While the SEC noted that it has carefully considered certain commenters’ concerns that private funds engaging in general solicitation may raise certain investor protection issues, the final rule does not place additional limitations on general solicitation by private funds. Noting that other commenters believe that additional measures regarding private fund advertising are not necessary because the antifraud provisions of the federal securities laws continue to apply, the SEC said it will monitor and study the development of private fund advertising and undertake a review to determine whether any further action is necessary.
Disqualification of Felons and Other “Bad Actors” from Rule 506 Offerings
Under the final rule, an issuer cannot rely on the Rule 506 exemption if the issuer or any other person covered by the rule has had a “disqualifying event.” Unlike the proposed rule, which would have applied to disqualifying events that occurred prior to the date of the adoption of the rule, the final rule applies only to disqualifying events that occur after the effective date of the final rule. However, issuers offering securities under Rule 506 are required to provide investors with written disclosure of disqualifying events that occurred prior to the effective date of the final rule. Under the final rule, disqualifying events apply to executive officers and to officers who participate in the offering; under the proposed rule, disqualifying events would have applied to any officer of the issuer or any officer of a person paid to solicit investors. Moreover, under the final rule, disqualifying events apply to beneficial owners of 20% or more of the issuer’s outstanding voting equity securities, calculated on the basis of voting power; under the proposed rule, disqualifying events would have applied to any beneficial owner of 10% or more of any class of the issuer’s securities. Finally, unlike the proposed rule which would not have covered investment managers to pooled investment funds, the final rule covers investment managers to pooled investment funds as well as their principals.

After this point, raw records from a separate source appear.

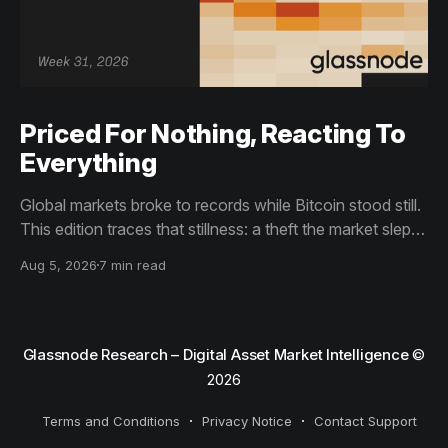
Priced For Nothing, Reacting To
Everything
Global markets broke to records while Bitcoin stood still.
This edition traces that stillness: a theft the market slept
through, bottom signals arriving through boredom rather
Aug 5, 2026
7 min read
than capitulation, and an options market priced for
nothing while sentiment reacts to everything.
Glassnode Research – Digital Asset Market Intelligence
©
2026
Terms and Conditions
Privacy Notice
Contact Support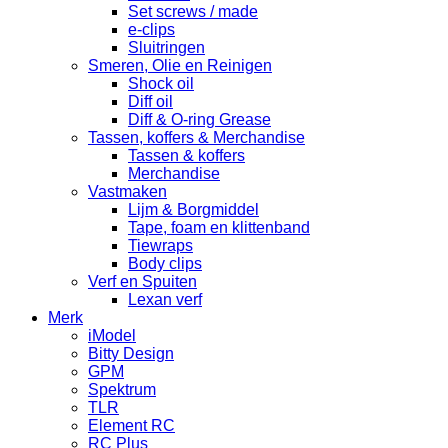
Set screws / made
e-clips
Sluitringen
Smeren, Olie en Reinigen
Shock oil
Diff oil
Diff & O-ring Grease
Tassen, koffers & Merchandise
Tassen & koffers
Merchandise
Vastmaken
Lijm & Borgmiddel
Tape, foam en klittenband
Tiewraps
Body clips
Verf en Spuiten
Lexan verf
Merk
iModel
Bitty Design
GPM
Spektrum
TLR
Element RC
RC Plus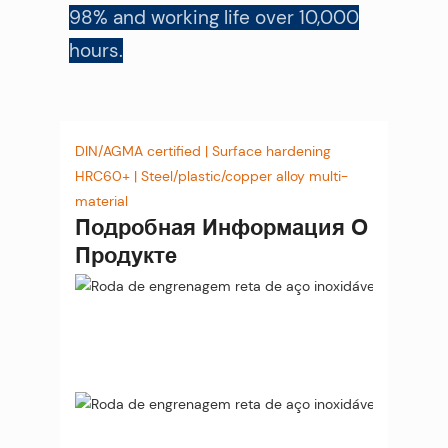
98% and working life over 10,000
hours.
DIN/AGMA certified | Surface hardening
HRC60+ | Steel/plastic/copper alloy multi-
material
Подробная Информация О
Продукте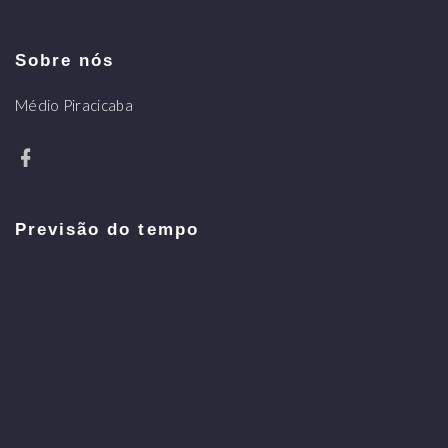
Sobre nós
Médio Piracicaba
Previsão do tempo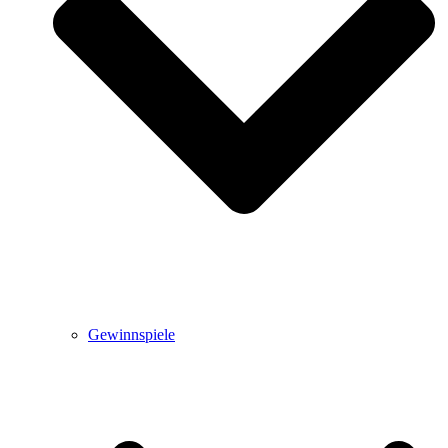
Gewinnspiele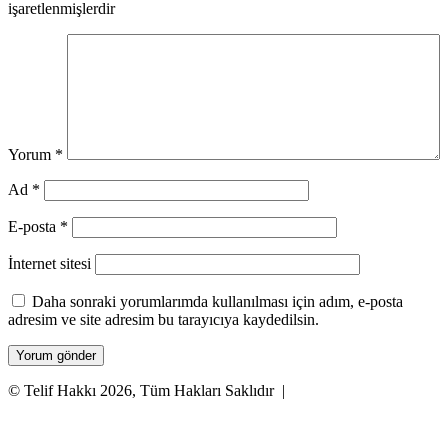
işaretlenmişlerdir
Yorum
*
Ad
*
E-posta
*
İnternet sitesi
Daha sonraki yorumlarımda kullanılması için adım, e-posta
adresim ve site adresim bu tarayıcıya kaydedilsin.
© Telif Hakkı 2026, Tüm Hakları Saklıdır |
Facebook
X
WhatsApp
Telegram
Başa
dön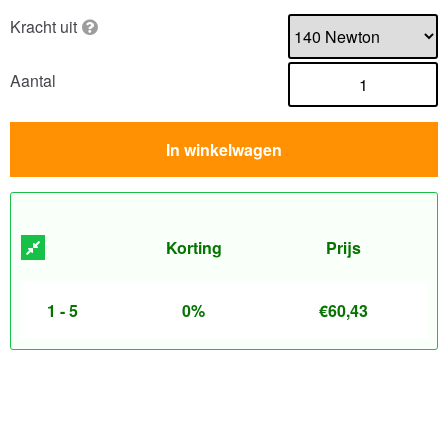
Kracht uit
Aantal
In winkelwagen
Korting
Prijs
1 - 5
0%
€
60,43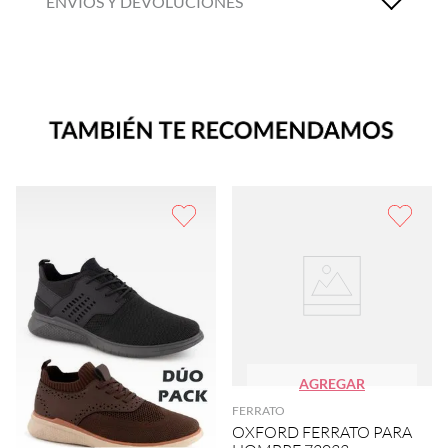
ENVÍOS Y DEVOLUCIONES
AGREGAR
FERRATO
OXFORD FERRATO PARA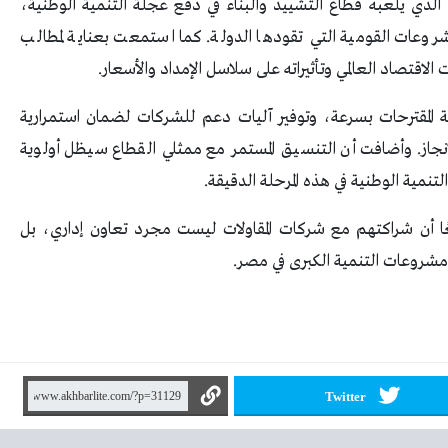
الذي يلعبه قطاع التشييد والبناء في دفع عجلة التنمية الوطنية،
المشروعات القومية التي تقودها الدولة. كما استمعت بعناية لمطالب
قتصاد العالمي وتأثيراته على سلاسل الإمداد والأسعار.
ة المقترحات بسرعة، وتوفير آليات دعم للشركات لضمان استمرارية
جاز. وأضافت أن التنسيق المستمر مع ممثلي القطاع سيظل أولوية
مية الوطنية في هذه المرحلة الدقيقة.
معًا أن شراكتهم مع شركات المقاولات ليست مجرد تعاون إداري، بل
شروعات التنمية الكبرى في مصر.
Twitter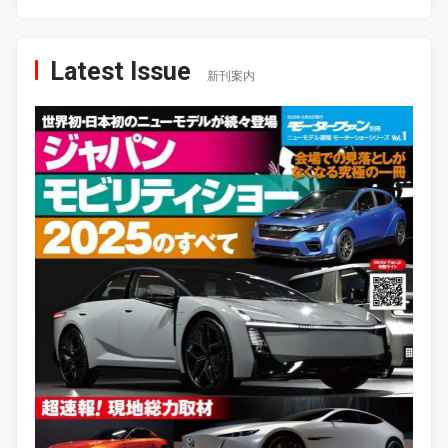
Latest Issue
新刊案内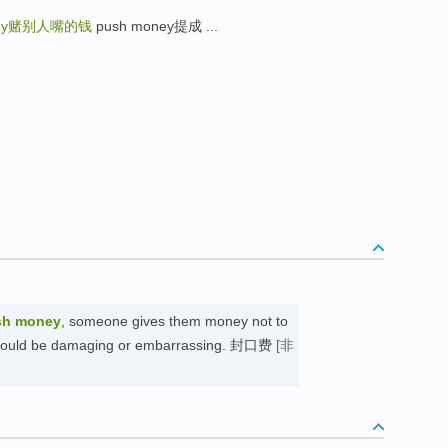
ey
赌别人嘴的钱
push money提成 ...
sh money
, someone gives them money not to
h could be damaging or embarrassing. 封口费
[非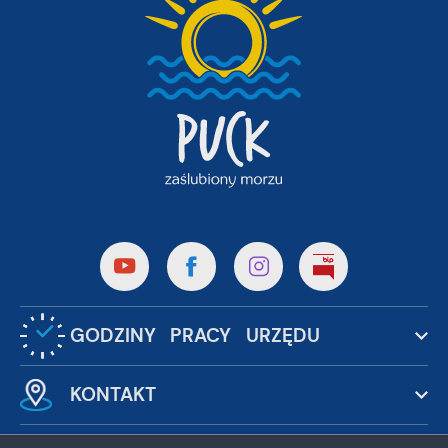
GODZINY PRACY URZĘDU
KONTAKT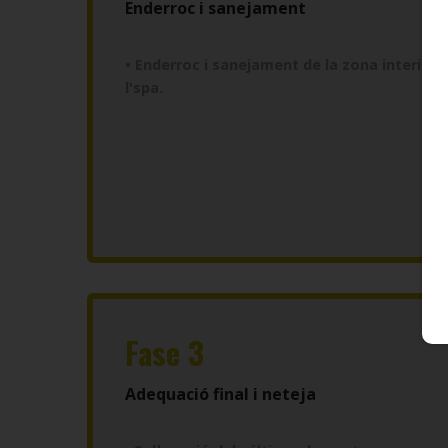
Enderroc i sanejament
• Enderroc i sanejament de la zona interior 
l'spa.
Fase 3
Adequació final i neteja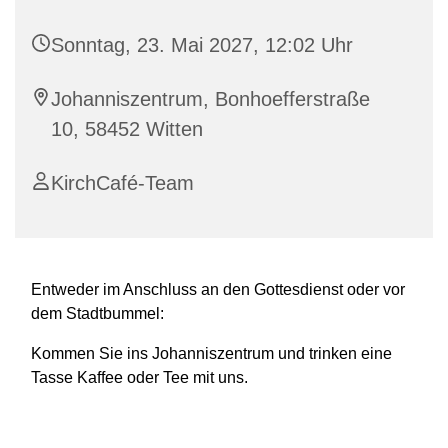
Sonntag, 23. Mai 2027, 12:02 Uhr
Johanniszentrum, Bonhoefferstraße
10, 58452 Witten
KirchCafé-Team
Entweder im Anschluss an den Gottesdienst oder vor
dem Stadtbummel:
Kommen Sie ins Johanniszentrum und trinken eine
Tasse Kaffee oder Tee mit uns.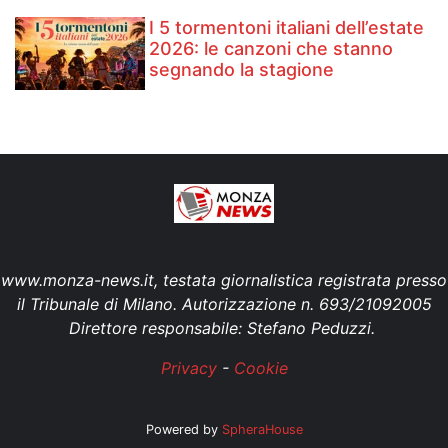
I 5 tormentoni italiani dell’estate
2026: le canzoni che stanno
segnando la stagione
www.monza-news.it, testata giornalistica registrata presso
il Tribunale di Milano. Autorizzazione n. 693/21092005
Direttore responsabile: Stefano Peduzzi.
Privacy
-
Cookie
Powered by
SpheraHouse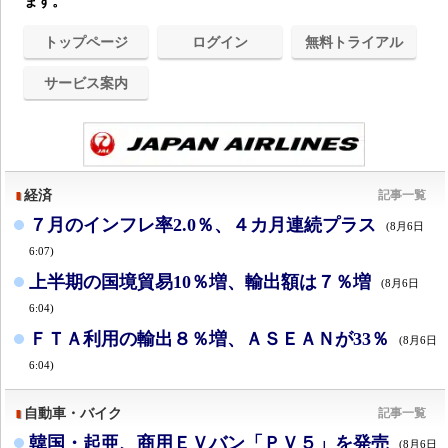
ます。
トップページ
ログイン
無料トライアル
サービス案内
経済
記事一覧
７月のインフレ率2.0％、４カ月連続プラス
(8月6日
6:07)
上半期の国境貿易10％増、輸出額は７％増
(8月6日
6:04)
ＦＴＡ利用の輸出８％増、ＡＳＥＡＮが33％
(8月6日
6:04)
自動車・バイク
記事一覧
韓国・起亜、商用ＥＶバン「ＰＶ５」を発売
(8月6日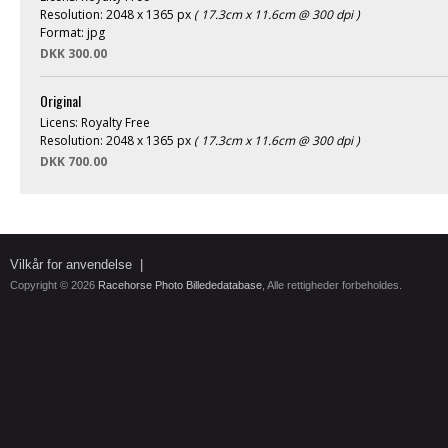
Resolution: 2048 x 1365 px
( 17.3cm x 11.6cm @ 300 dpi )
Format: jpg
DKK 300.00
Original
Licens: Royalty Free
Resolution: 2048 x 1365 px
( 17.3cm x 11.6cm @ 300 dpi )
DKK 700.00
Vilkår for anvendelse
|
Copyright © 2026
Racehorse Photo Billededatabase
, Alle rettigheder forbeholdes.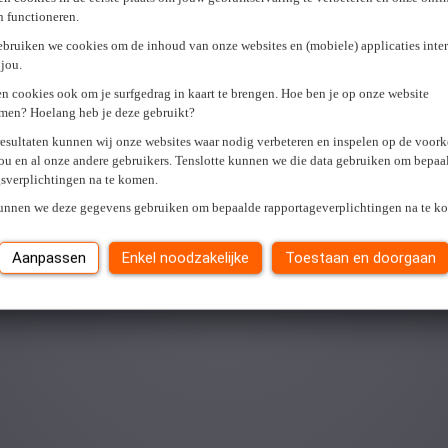
en functioneren.
ebruiken we cookies om de inhoud van onze websites en (mobiele) applicaties inter
jou.
n cookies ook om je surfgedrag in kaart te brengen. Hoe ben je op onze website
men? Hoelang heb je deze gebruikt?
resultaten kunnen wij onze websites waar nodig verbeteren en inspelen op de voor
ou en al onze andere gebruikers. Tenslotte kunnen we die data gebruiken om bepaa
gsverplichtingen na te komen.
kunnen we deze gegevens gebruiken om bepaalde rapportageverplichtingen na te k
Aanpassen
Enkel noodzakelijke
Toestaan en doorgaan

Proposing Amendments to Private Offering Rules
The proposed amendments to Regulation D would, among other things, disqualify an issuer from relying on Rule 506 for one year for future offerings if the issuer, or any predecessor or affiliate of the issuer, did not comply, within the last five years, with Form D filing requirements in a Rule 506 offering. The proposed amendments would also require the issuer to file a Form D at least 15 calendar days before engaging in general solicitation for an offering and within 30 days of completing an offering. Currently, an issuer is required to file a Form D no later than 15 calendar days after the first sale of securities in an offering. Issuers would also need to report additional information on the Form D, include certain legends and disclosures in written general solicitation materials, and submit written general solicitation materials to the SEC (which would not be available to the general public).
The rule amendments will have a significant impact on the private offering market. There will be greater flexibility for private fund managers to market their funds and speak to the media. At the same time, if the proposed amendments are adopted, private fund managers will need to file more information with the SEC. The final rules become effective 60 days after publication in the Federal Register. Comments on the proposed rule are due 60 days after publication in the Federal Register.